» **STUDY MATERIAL**
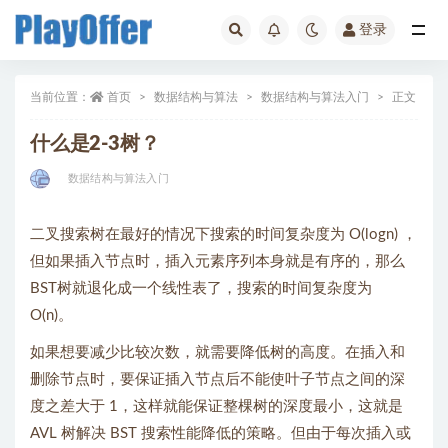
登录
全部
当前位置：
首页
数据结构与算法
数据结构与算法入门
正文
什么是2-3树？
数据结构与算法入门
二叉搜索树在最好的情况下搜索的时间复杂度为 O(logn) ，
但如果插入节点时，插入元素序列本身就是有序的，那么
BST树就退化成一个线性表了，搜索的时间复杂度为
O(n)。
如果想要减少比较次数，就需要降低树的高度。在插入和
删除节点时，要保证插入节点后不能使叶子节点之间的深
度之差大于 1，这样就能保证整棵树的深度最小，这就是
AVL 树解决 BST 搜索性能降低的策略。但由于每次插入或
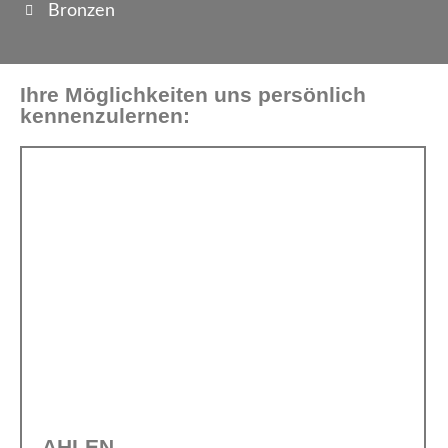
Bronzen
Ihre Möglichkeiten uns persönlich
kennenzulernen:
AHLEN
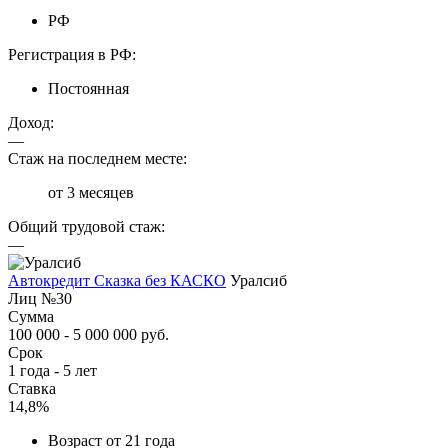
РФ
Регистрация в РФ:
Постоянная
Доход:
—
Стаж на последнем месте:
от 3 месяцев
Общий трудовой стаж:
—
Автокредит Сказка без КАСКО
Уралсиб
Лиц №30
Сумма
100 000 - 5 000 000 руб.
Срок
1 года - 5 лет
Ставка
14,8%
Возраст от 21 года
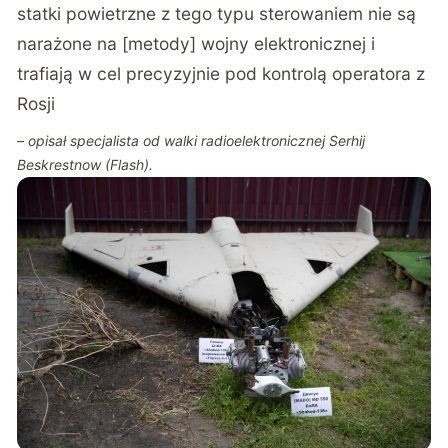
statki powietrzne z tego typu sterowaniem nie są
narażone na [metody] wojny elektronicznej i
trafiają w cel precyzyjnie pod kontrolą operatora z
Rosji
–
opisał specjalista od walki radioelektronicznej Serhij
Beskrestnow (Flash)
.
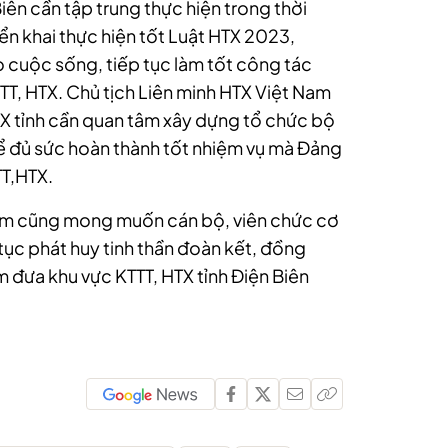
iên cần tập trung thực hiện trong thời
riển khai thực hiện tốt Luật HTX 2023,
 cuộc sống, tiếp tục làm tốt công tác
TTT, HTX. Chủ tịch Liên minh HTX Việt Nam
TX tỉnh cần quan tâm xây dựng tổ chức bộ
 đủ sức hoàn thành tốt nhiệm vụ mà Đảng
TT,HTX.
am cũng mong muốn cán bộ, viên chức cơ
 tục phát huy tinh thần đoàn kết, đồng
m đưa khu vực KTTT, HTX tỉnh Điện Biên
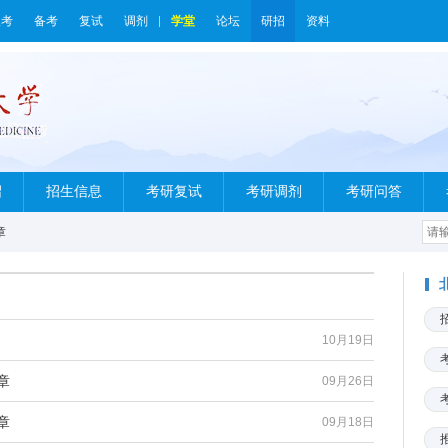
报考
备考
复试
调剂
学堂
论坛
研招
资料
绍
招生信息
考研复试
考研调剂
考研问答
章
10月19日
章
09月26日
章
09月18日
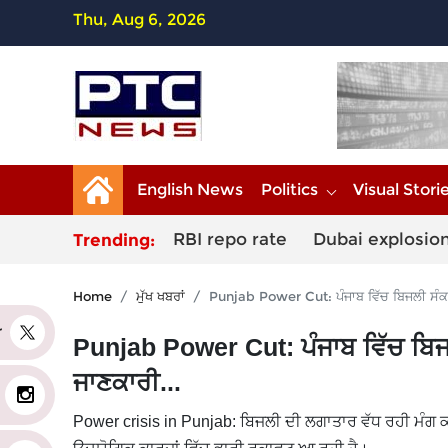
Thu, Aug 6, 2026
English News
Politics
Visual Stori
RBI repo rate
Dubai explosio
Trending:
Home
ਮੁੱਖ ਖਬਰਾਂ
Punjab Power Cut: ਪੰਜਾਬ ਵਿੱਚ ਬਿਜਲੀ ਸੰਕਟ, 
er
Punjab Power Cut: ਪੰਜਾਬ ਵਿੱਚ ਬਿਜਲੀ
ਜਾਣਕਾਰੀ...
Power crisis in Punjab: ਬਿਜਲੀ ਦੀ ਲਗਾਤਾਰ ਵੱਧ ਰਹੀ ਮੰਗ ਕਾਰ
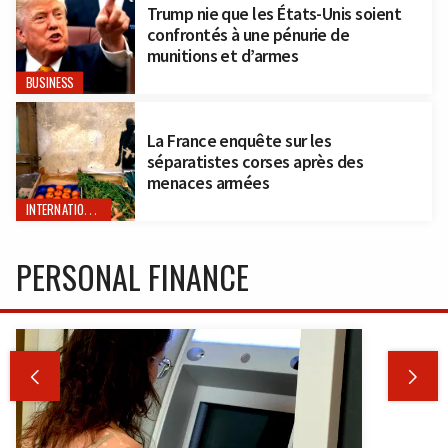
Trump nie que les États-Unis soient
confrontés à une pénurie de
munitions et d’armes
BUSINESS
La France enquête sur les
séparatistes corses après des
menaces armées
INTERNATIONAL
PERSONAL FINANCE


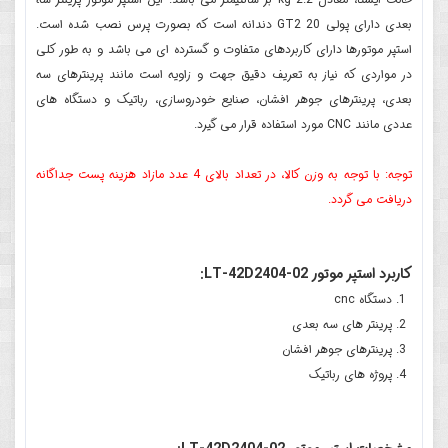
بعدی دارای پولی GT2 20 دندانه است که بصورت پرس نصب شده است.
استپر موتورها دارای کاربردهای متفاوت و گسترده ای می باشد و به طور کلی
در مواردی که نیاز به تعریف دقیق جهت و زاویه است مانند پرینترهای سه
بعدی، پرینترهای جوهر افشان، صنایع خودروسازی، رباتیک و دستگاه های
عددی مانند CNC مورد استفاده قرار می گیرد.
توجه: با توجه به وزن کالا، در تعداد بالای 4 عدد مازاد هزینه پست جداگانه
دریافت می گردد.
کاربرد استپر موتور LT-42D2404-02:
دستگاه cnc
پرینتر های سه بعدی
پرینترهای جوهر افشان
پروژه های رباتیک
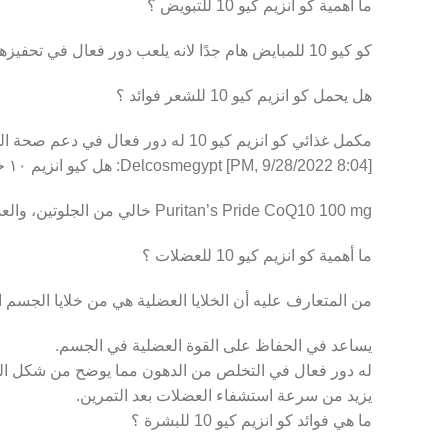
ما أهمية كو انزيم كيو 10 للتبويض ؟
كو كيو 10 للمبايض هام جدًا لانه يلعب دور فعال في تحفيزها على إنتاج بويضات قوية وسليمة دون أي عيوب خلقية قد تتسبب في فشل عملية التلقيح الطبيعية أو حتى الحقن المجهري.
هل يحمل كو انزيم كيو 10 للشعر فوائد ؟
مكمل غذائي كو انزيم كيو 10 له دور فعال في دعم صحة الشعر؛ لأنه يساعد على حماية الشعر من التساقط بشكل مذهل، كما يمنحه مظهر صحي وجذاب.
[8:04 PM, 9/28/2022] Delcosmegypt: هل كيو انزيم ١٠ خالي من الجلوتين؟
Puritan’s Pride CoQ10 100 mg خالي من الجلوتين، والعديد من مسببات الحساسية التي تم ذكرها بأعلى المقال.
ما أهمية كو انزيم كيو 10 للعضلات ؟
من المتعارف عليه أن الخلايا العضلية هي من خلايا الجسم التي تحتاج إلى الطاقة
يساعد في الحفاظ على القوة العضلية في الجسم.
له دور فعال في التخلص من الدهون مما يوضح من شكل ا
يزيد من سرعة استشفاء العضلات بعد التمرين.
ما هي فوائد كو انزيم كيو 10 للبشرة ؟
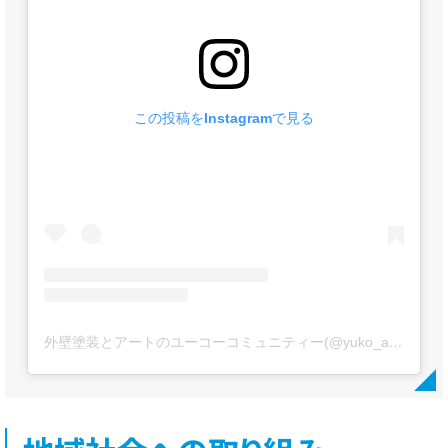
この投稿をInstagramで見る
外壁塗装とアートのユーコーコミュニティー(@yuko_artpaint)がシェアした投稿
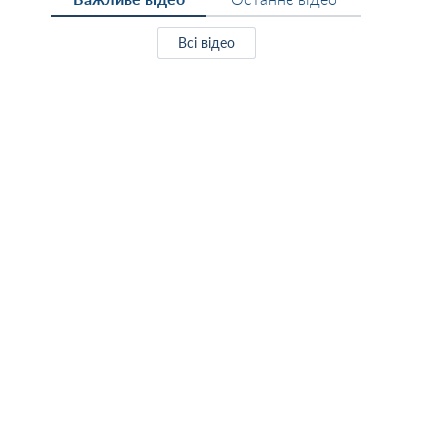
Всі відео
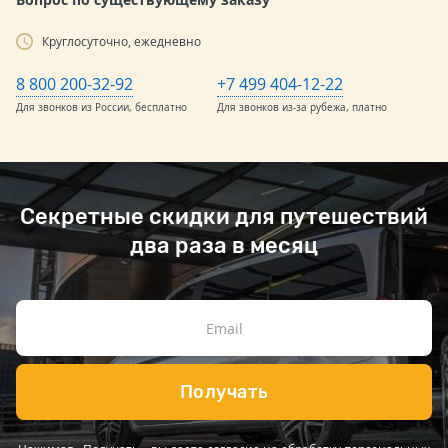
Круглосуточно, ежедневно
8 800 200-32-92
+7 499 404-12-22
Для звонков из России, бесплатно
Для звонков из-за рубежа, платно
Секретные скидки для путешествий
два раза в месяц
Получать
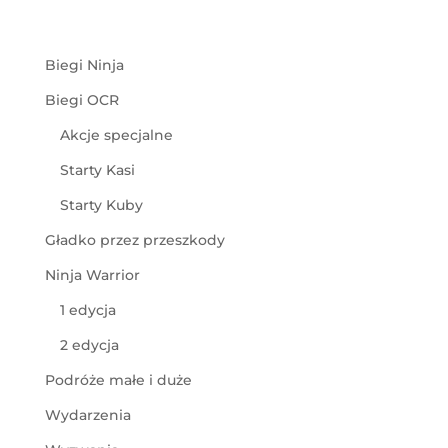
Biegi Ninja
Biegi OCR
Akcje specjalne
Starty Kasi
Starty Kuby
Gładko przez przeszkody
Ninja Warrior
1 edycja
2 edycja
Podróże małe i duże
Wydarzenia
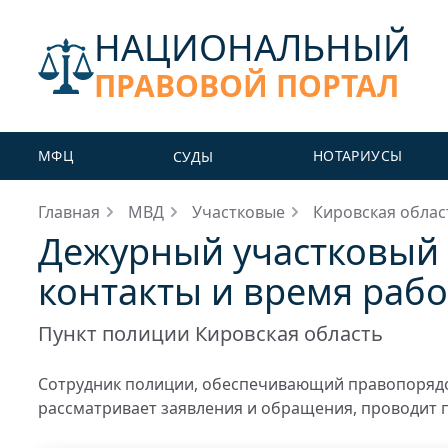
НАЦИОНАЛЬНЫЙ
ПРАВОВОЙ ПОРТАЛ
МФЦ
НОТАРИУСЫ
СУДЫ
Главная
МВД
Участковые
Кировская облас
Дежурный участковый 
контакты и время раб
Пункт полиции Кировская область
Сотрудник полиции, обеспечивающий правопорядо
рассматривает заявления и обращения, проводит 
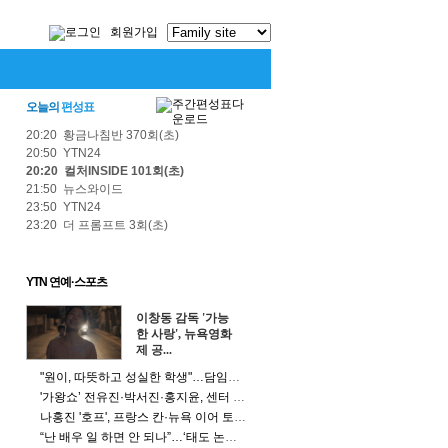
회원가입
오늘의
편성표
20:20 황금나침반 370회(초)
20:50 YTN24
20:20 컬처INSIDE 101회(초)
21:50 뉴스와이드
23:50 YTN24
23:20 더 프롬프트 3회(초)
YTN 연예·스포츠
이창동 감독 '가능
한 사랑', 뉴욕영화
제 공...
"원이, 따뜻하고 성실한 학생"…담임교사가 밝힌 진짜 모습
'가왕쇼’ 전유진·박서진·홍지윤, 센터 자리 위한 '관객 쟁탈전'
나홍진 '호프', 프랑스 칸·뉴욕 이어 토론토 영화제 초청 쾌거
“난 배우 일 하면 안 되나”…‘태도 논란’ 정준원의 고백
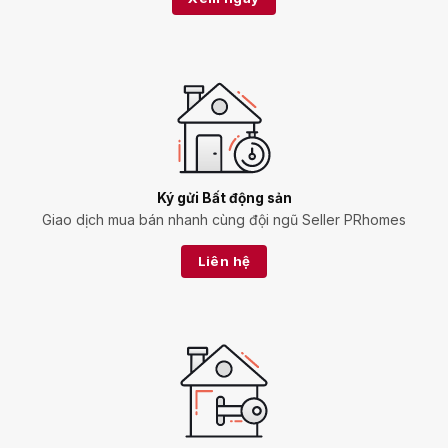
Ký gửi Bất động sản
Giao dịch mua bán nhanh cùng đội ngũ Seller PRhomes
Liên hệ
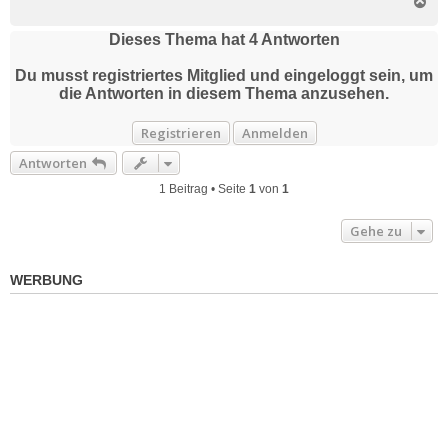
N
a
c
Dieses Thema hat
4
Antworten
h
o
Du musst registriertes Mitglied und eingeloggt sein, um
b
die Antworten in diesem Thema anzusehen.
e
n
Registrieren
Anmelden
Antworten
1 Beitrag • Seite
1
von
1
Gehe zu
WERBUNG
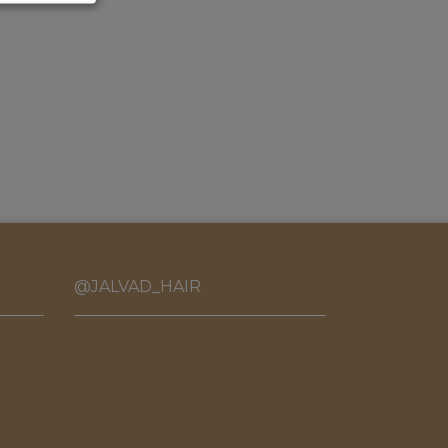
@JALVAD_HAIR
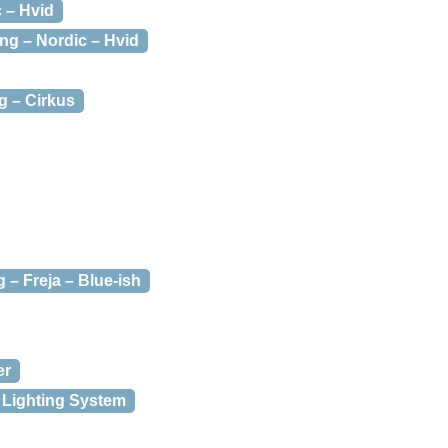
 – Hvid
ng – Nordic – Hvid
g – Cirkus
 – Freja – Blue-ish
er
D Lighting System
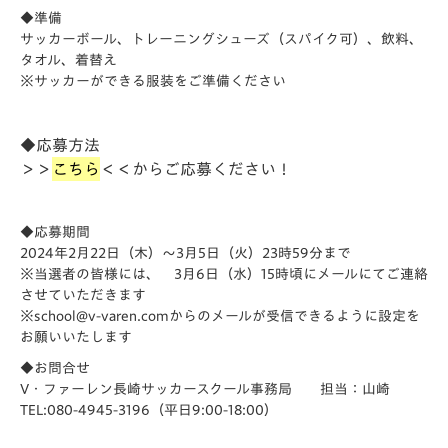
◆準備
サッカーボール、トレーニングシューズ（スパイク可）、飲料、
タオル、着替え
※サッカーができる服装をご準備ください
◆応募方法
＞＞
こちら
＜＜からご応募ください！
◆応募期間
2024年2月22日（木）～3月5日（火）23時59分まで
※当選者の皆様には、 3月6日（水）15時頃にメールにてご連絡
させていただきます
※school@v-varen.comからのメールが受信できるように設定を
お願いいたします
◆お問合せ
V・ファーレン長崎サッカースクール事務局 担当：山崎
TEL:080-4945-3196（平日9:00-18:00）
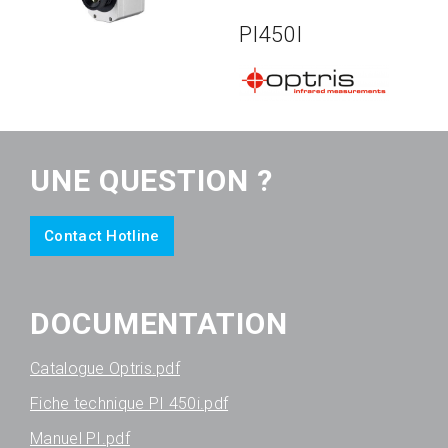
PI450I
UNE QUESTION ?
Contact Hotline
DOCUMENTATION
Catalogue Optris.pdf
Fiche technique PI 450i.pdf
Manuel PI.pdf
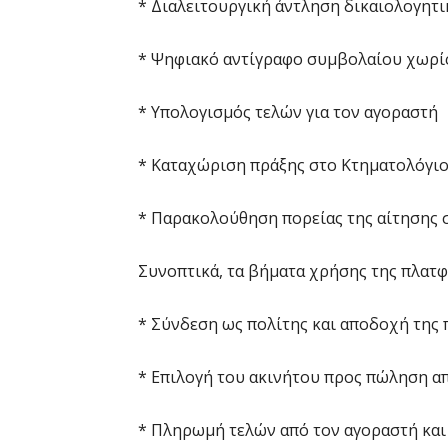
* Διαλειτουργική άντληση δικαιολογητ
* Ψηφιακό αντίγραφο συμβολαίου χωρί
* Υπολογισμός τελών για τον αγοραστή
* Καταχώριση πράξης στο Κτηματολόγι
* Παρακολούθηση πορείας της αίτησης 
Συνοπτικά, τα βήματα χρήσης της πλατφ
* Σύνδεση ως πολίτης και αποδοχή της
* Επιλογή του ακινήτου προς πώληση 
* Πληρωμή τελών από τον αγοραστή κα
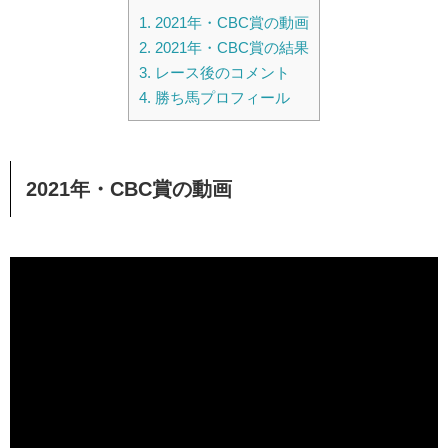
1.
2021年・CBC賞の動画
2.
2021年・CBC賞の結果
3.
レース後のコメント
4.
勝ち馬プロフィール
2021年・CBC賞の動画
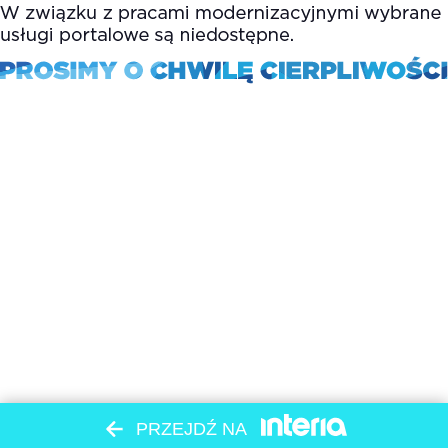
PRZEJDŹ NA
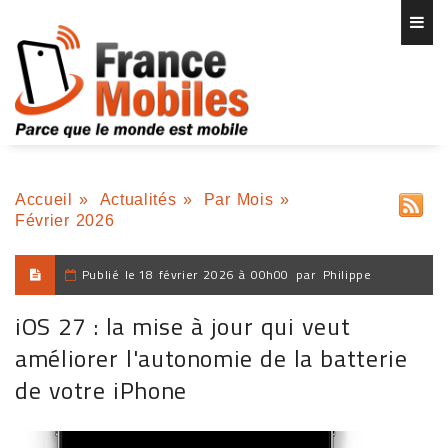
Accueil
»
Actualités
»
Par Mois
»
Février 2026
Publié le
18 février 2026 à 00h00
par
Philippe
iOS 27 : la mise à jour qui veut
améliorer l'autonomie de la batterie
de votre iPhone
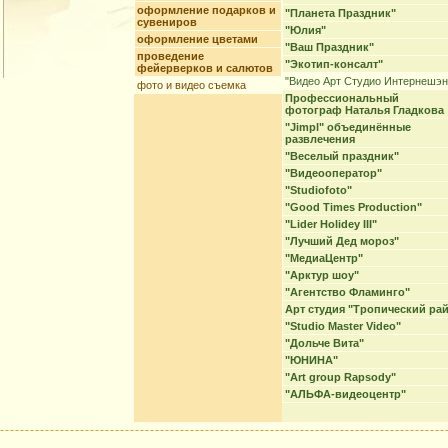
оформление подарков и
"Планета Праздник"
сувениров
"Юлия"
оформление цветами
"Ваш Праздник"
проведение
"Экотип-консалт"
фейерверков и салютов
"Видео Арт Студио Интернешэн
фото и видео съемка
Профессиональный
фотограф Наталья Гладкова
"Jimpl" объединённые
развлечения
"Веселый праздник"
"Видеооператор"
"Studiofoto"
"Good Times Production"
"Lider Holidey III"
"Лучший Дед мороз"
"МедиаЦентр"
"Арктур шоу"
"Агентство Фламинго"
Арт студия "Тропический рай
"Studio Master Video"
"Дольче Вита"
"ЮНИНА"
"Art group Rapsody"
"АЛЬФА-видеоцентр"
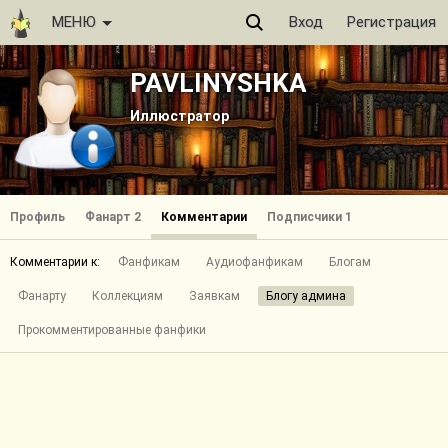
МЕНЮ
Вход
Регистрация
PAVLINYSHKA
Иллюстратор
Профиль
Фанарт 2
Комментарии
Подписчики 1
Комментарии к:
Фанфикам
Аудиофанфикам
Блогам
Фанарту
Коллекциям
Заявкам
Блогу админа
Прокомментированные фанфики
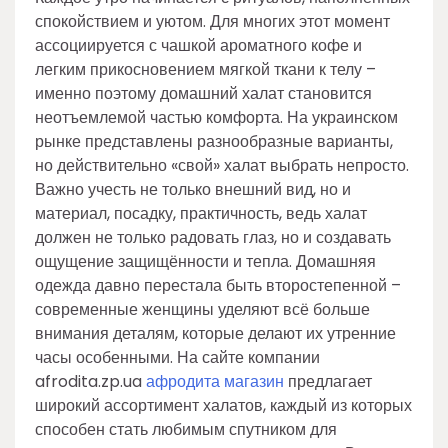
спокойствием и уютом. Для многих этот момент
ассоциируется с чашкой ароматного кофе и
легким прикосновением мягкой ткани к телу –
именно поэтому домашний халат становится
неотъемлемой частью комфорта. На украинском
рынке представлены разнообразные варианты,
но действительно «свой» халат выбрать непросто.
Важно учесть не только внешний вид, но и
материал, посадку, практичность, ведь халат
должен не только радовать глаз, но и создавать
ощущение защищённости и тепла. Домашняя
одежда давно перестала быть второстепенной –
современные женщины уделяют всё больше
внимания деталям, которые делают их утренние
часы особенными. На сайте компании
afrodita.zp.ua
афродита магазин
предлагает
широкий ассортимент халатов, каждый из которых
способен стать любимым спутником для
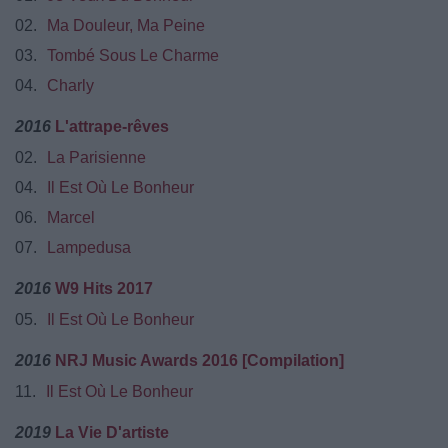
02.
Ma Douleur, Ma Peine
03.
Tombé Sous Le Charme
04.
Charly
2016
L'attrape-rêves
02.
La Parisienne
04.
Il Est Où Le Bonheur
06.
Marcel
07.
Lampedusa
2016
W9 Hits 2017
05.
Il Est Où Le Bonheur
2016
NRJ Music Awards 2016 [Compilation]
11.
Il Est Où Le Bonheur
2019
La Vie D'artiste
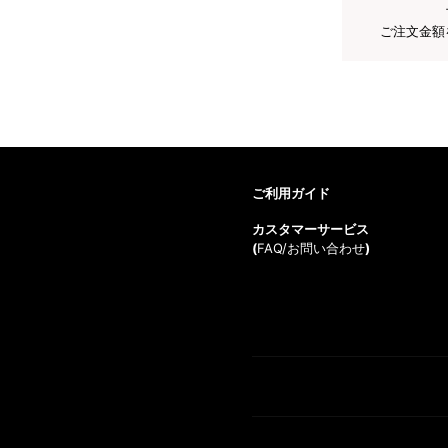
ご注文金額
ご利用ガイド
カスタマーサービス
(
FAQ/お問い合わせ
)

» **ASSIGNED TASK**
The lines holding the word "فعال" are the answer. Find them in the entries and copy them.

» **ANSWER BELOW**
كو كيو 10 للمبايض هام جدًا لانه يلعب دور فعال في تحفيزها على إنتاج بويضات قوية وسليمة دون أي عيوب خلقية قد تتسبب في فشل عملية التلقيح الطبيعية أو حتى الحقن المجهري.
مكمل غذائي كو انزيم كيو 10 له دور فعال في دعم صحة الشعر؛ لأنه يساعد على حماية الشعر من التساقط بشكل مذهل، كما يمنحه مظهر صحي وجذاب.
له دور فعال في التخلص من الدهون مما يوضح من شكل ا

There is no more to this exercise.